Open ferdi05 opened 2 years ago
Meilisearch v0.27 introduces a significant performance improvement. Unfortunately, this wasn't really advertised.
As many potential users refrain from using Meilisearch because of its lack of performance, there's an opportunity to advertise our improvements.
We saw this performance improvement in one experiment on an 80M documents index. This is a full database, and we ask to index a few batches of 10 documents, without using autobatching.
We could check what would be the performance of other use-cases like:
A few months ago, @ManyTheFish led some experiment on performance benchmark.

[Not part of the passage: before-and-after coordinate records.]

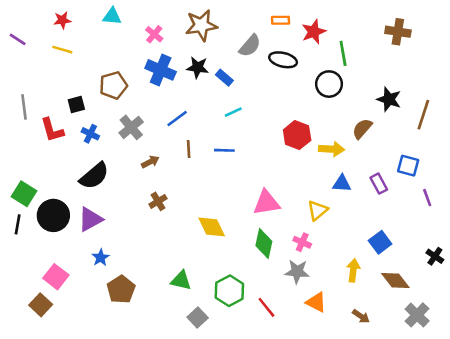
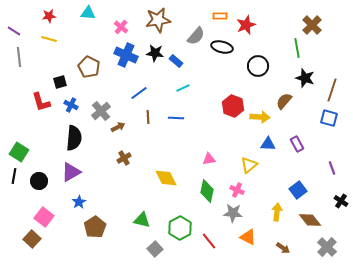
brown cross: (398, 32) -> (312, 25), turned 36
green line: (343, 53) -> (297, 48), moved
brown pentagon: (113, 85) -> (89, 67), turned -30
gray line: (24, 107) -> (19, 57), moved
gray cross: (131, 127) -> (101, 111), moved
blue square: (408, 166) -> (329, 118), moved
black semicircle: (94, 176) -> (74, 138), turned -45
purple line: (427, 198) -> (332, 168), moved
pink triangle: (266, 203) -> (209, 159), size x0.6
black circle: (53, 215) -> (39, 181), moved, size x0.7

There's also a benchmark from one of our most active Slack user.
Some thoughts:
Next step: we set a meeting with @Kerollmops @ferdi05 @curquiza @qdequele on 2022-05-31
Users' pain points: inserting new documents, because indexing seems to be ok in most of the cases
We could run new benchmarks with each new commit
We need to have a better understanding of our use case
Some use cases we thought of:
E-commerce (8Gb RAM)
SaaS app (16 Gb RAM)
B2C app (16Gb RAM)
Site Search (1Gb RAM)
App search: Multilingual (4Gb RAM)
We should ask our PM to help us understand what the datasets of our users look like: number of documents, size (or range of size), update rate, what fields/documents are changing with the update
NEXT STEP: @ferdi05 to ask @gmourier & @davelarkan to help us to create use cases.
@ferdi05 do you have already discuss a timeline for this?
Thinking about it, we should select a first benchmark to integrate, that would allow us to go faster and have some measurements before waiting to have all benchmarks done at the same time. WDYT?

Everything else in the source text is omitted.